Monday, December 17, 2012

Nudist Colonies Seek to Demystify the Body

“Many churches tell the congregation, ‘Come as you are’” we read in a News Report from last year. “For a chapel in Ivor, VA, that’s especially true. People come without even bothering to get dressed. It’s a church at a nudist colony. Members say it’s nice to worship in a place where there is total freedom and where everyone is equal.” (See also the ABC news report ‘Church welcomes nude parishioners’)

Reading about that got me thinking about nudist colonies in general. Salvo Magazine should someday do a fake add for a nudist camp that is “guaranteed to desexualize the human body” after only two weeks. Because that is exactly what public nudity does, and when we look into it we find a very good pragmatic argument for being modest.

In 2003 the New York Times ran an article about one of the many youth nudist camps that are becoming increasingly popular in the United States. A 15-year old camper was quoted as saying, “It makes me a bit freaked out that people would think of nudity as a sexual thing.”

These words are significant since frequent exposure to nudity does tend to trivialize the human body, emptying it of its implicit eroticism and making public nakedness seem merely common and non-sexual.

At least, that is what I argued in an article I wrote earlier this year for the Colson Center, titled ‘Nudity and the Christian Worldview.’ I quoted from Vern and Bonnie Bullough book Sexual Attitudes, Myths and Realities, in which the authors testify to the desexualisation process that occurred among the early advocates of nudism. “Early advocates of nudism put high on their list of goals the demystifying of the human body and the reintegration of the sex organs with the rest of the body. The emphasis, however, lay not so much on sexuality as on desexualization. Nudists of the time never tired of pointing out that the complete and unabashed practice of nudism was not an erotic experience…”

Women sometimes defend wearing skimpy swimwear
on the grounds that there is nothing sexual to it. If true,
this only shows how desexualized our society has become.
In fact we do not need to travel to nudist colonies to see this process of demystification at work. All we need to do is to listen to some of the common defenses some women give for wearing skimpy swimwear or who go about in public only minimally covered. We often hear come-backs like, “It’s ok because they’re not trying to be provocative. There is nothing sexual in this. This is just what women wear these days, and so you shouldn’t import sexual connotations onto it.” Commenting on this line of argument in ‘Nudity and the Christian Worldview’, I wrote
Although I think this is often naive and wishful thinking, my response is to take the young people at their word and to assume, for the sake of argument, that there really is nothing sexual in the minds of those women who strip down to a bikini, or those men who defend the practice as “not having anything sexual about it.” I then point out that if the female body can be almost entirely revealed without the presence of erotic overtones than this only shows how desexualized we have become. Indeed, if a woman can strip down to a bikini in the presence of men without having any thought of the sexual overtones, then this only shows that she has let her body become demystified, that her God-given barriers have been lowered, and that her bare flesh has been evacuated of its inherent eroticism. And this is exactly what early advocates of nudism hoped would happen.

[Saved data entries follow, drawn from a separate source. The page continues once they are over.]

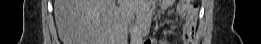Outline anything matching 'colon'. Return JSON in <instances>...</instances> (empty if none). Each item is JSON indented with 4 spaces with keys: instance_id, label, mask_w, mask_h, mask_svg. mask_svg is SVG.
<instances>
[{
    "instance_id": "colon-1",
    "label": "colon",
    "mask_w": 261,
    "mask_h": 44,
    "mask_svg": "<svg viewBox=\"0 0 261 44\" xmlns=\"http://www.w3.org/2000/svg\"><path fill=\"white\" fill-rule=\"evenodd\" d=\"M178 5L179 6H191V7H193L195 9V7L192 6L191 1H179Z\"/></svg>"
}]
</instances>
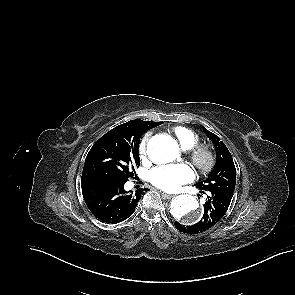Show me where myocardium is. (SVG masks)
<instances>
[{
	"label": "myocardium",
	"instance_id": "1",
	"mask_svg": "<svg viewBox=\"0 0 295 295\" xmlns=\"http://www.w3.org/2000/svg\"><path fill=\"white\" fill-rule=\"evenodd\" d=\"M189 159L201 174L209 173L215 164V154L207 145H197L189 150Z\"/></svg>",
	"mask_w": 295,
	"mask_h": 295
}]
</instances>
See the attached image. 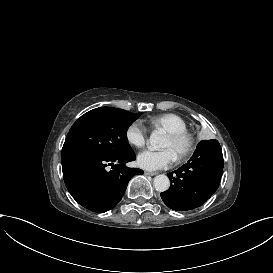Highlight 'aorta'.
<instances>
[{
	"label": "aorta",
	"mask_w": 273,
	"mask_h": 273,
	"mask_svg": "<svg viewBox=\"0 0 273 273\" xmlns=\"http://www.w3.org/2000/svg\"><path fill=\"white\" fill-rule=\"evenodd\" d=\"M162 135L158 131H153L150 135L148 143L151 148L159 149L162 146ZM154 187L158 192H165L170 187V180L169 178L164 175L160 174L154 178Z\"/></svg>",
	"instance_id": "1"
}]
</instances>
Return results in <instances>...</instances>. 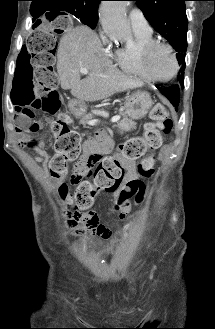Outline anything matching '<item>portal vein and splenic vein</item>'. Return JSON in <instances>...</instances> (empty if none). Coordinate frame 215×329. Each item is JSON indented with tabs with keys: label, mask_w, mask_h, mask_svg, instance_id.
Listing matches in <instances>:
<instances>
[{
	"label": "portal vein and splenic vein",
	"mask_w": 215,
	"mask_h": 329,
	"mask_svg": "<svg viewBox=\"0 0 215 329\" xmlns=\"http://www.w3.org/2000/svg\"><path fill=\"white\" fill-rule=\"evenodd\" d=\"M80 73L84 74V75H87L89 73L88 69L87 68H81L80 69ZM118 120H120V116L119 115H116L114 117L111 118V122H117ZM98 122L97 119H94V120H89L87 123L89 125H95L96 123Z\"/></svg>",
	"instance_id": "18ae733b"
}]
</instances>
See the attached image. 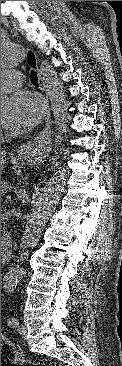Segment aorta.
Wrapping results in <instances>:
<instances>
[{
	"label": "aorta",
	"instance_id": "762f6f07",
	"mask_svg": "<svg viewBox=\"0 0 122 366\" xmlns=\"http://www.w3.org/2000/svg\"><path fill=\"white\" fill-rule=\"evenodd\" d=\"M25 59V47L22 44L11 42L1 43L2 70L16 67L24 63ZM41 70L44 75L47 95L50 98L55 126L61 133H66L69 114L63 83L47 62L44 61L42 63ZM7 103L8 99L1 95L2 112ZM66 177L67 168L65 165L59 163L41 188L21 238L20 247L23 252L34 247L38 243L44 227L64 191V181ZM20 260H23V253L20 255ZM14 272L16 275L19 272V269H15Z\"/></svg>",
	"mask_w": 122,
	"mask_h": 366
}]
</instances>
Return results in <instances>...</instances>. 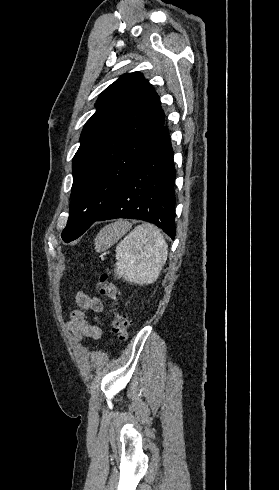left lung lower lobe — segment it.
I'll list each match as a JSON object with an SVG mask.
<instances>
[{
	"instance_id": "obj_1",
	"label": "left lung lower lobe",
	"mask_w": 279,
	"mask_h": 490,
	"mask_svg": "<svg viewBox=\"0 0 279 490\" xmlns=\"http://www.w3.org/2000/svg\"><path fill=\"white\" fill-rule=\"evenodd\" d=\"M175 169L168 129L163 126L122 182L97 221L128 218L155 224L175 238Z\"/></svg>"
}]
</instances>
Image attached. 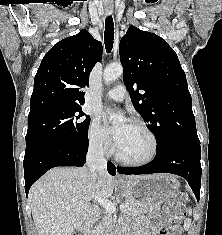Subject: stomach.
Segmentation results:
<instances>
[{"mask_svg":"<svg viewBox=\"0 0 222 235\" xmlns=\"http://www.w3.org/2000/svg\"><path fill=\"white\" fill-rule=\"evenodd\" d=\"M178 188L179 182L171 175L145 176L121 182L126 200L140 208H150L164 202L173 196Z\"/></svg>","mask_w":222,"mask_h":235,"instance_id":"obj_1","label":"stomach"}]
</instances>
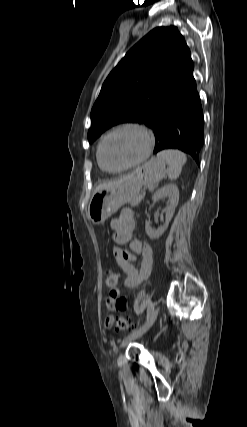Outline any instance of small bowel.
<instances>
[{"mask_svg":"<svg viewBox=\"0 0 247 427\" xmlns=\"http://www.w3.org/2000/svg\"><path fill=\"white\" fill-rule=\"evenodd\" d=\"M112 239L116 245L128 244L131 252L114 248V255L120 268L126 274L124 285L127 288L135 289L148 278L153 266V251L151 246L140 239L134 238L135 230L134 214L130 210H123L121 215L112 220ZM135 254L141 256V266L137 269L132 263L136 260ZM108 309L113 313L127 307L125 298L120 297L118 289L112 290L106 300ZM114 322L113 314L106 320V326L111 327Z\"/></svg>","mask_w":247,"mask_h":427,"instance_id":"c3829d8e","label":"small bowel"}]
</instances>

I suggest that we are drifting towards being neuter when the signals of our sexuality are treated as anything less. If we reach the point where attire which conceals less than underwear (e.g. contemporary beachwear) is anything short of utterly erotic, disarmingly sexual and totally provocative, then we have actually repressed an important part of our sexuality. Being in a condition of undress has been unnaturally disengaged from the sexual connotations that ought to accompany it. It follows that the line “there’s nothing sexual about this” is as much an indictment against immodesty as it is a defense of it.

Perhaps God never intended for the naked body to be demystified like this. Perhaps seeing someone of the opposite sex in a state of undress (whether on the beach or on television), was never meant to be disengaged from its sexual connotations and to become merely ‘ordinary’ so that we can say ‘Oh, that doesn’t affect me.’ Perhaps we were never meant to become so detached that seeing someone’s genitals becomes like looking at their elbow. Perhaps it is for this very reason that we are supposed to protect our eyes, to make responsible decisions about how we dress and what we watch on television.

If we reach the point where nothing fazes us, where we can enjoy a beach party with virtually unclad men and women, or think that we can watch various stages of nudity in movies without it affecting us, then we are the losers. What have we lost? We have lost the ability to be naturally sexual as God originally designed. We have in effect let ourselves become functionally neutered in one crucially important area.